This exercise calls for an exact copy of the listing, with no pictures kept.

*** Begin section ***

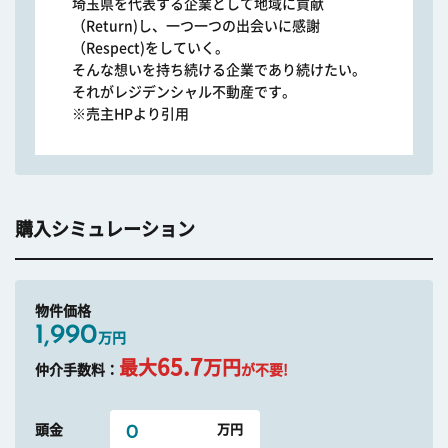
埼玉県を代表する企業として地域に貢献
（Return)し、一つ一つの出会いに感謝
（Respect)をしていく。
そんな想いを持ち続ける企業であり続けたい。
それがレジデンシャル不動産です。
※売主HPより引用
購入シミュレーション
物件価格
1,990
万円
65.7
最大
万円
仲介手数料：
が不要!
頭金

*** End section ***

_COMPLETED EXERCISE_.
埼玉県を代表する企業として地域に貢献
（Return)し、一つ一つの出会いに感謝
（Respect)をしていく。
そんな想いを持ち続ける企業であり続けたい。
それがレジデンシャル不動産です。
※売主HPより引用
購入シミュレーション
物件価格
1,990
万円
65.7
最大
万円
仲介手数料：
が不要!
頭金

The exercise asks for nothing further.